Task details:
From the listing below, set down exactly the lines between the one holding "lower-cost rear suspension replacement." and the one holding "End Kit for Acura MDX", inclusive. No other line is wanted.
* * * * * * *
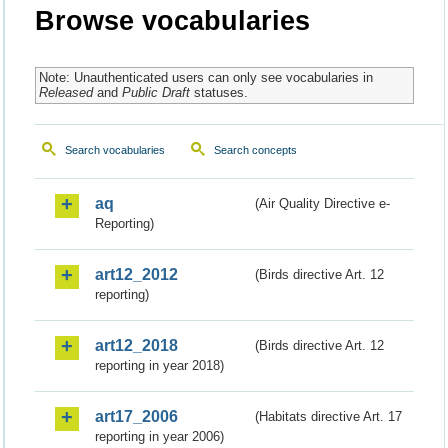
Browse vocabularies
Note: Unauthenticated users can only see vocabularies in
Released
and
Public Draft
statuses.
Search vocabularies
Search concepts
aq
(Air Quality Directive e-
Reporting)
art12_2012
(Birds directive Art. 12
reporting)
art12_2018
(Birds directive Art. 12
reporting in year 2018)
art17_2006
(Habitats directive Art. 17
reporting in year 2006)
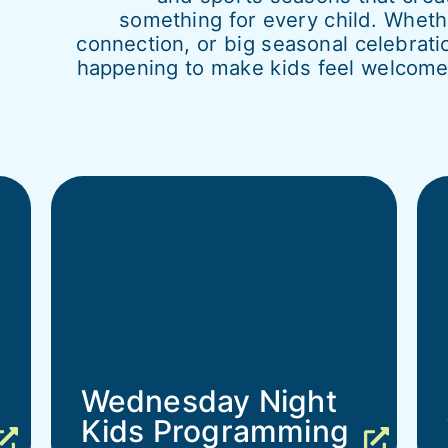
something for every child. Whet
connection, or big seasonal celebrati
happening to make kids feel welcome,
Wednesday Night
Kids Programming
* * * * * * *
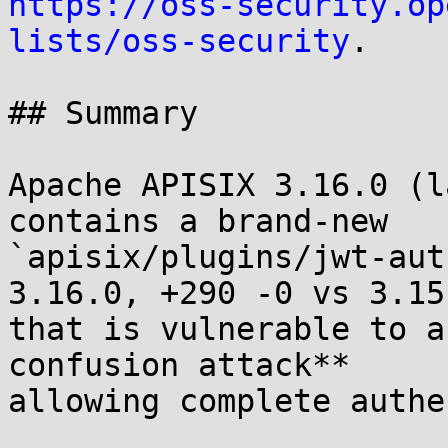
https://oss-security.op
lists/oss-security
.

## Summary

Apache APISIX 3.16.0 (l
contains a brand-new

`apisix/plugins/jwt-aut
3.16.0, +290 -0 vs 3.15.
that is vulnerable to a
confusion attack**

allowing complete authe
* * * * * * *
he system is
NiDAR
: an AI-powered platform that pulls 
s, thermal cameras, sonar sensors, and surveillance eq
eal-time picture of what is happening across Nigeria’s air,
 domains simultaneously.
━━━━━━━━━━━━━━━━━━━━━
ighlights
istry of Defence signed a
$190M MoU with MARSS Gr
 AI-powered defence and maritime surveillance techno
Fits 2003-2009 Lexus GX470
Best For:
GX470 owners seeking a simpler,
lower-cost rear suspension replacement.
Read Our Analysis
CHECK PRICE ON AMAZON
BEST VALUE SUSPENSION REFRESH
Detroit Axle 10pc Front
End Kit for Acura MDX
* * * * * * *
Result below:
lower-cost rear suspension replacement.
Read Our Analysis
CHECK PRICE ON AMAZON
BEST VALUE SUSPENSION REFRESH
Detroit Axle 10pc Front
End Kit for Acura MDX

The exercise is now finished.